Saved entries
*-*-*

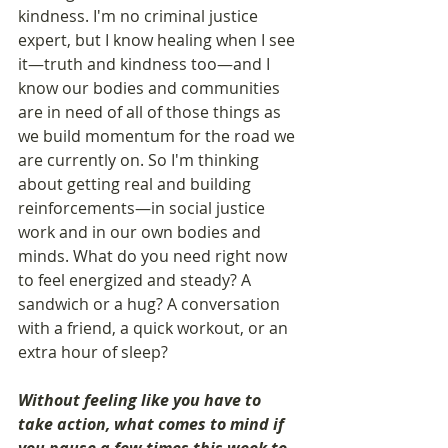
kindness. I'm no criminal justice 
expert, but I know healing when I see 
it—truth and kindness too—and I 
know our bodies and communities 
are in need of all of those things as 
we build momentum for the road we 
are currently on. So I'm thinking 
about getting real and building 
reinforcements—in social justice 
work and in our own bodies and 
minds. What do you need right now 
to feel energized and steady? A 
sandwich or a hug? A conversation 
with a friend, a quick workout, or an 
extra hour of sleep?
Without feeling like you have to 
take action, what comes to mind if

*-*-*

* The problem *
Repeat only the stretch of lines that begins at the line containing "reinforcements—in social justice" and ends at the last line above, both included.

* Answer to the exercise *
reinforcements—in social justice 
work and in our own bodies and 
minds. What do you need right now 
to feel energized and steady? A 
sandwich or a hug? A conversation 
with a friend, a quick workout, or an 
extra hour of sleep?
Without feeling like you have to 
take action, what comes to mind if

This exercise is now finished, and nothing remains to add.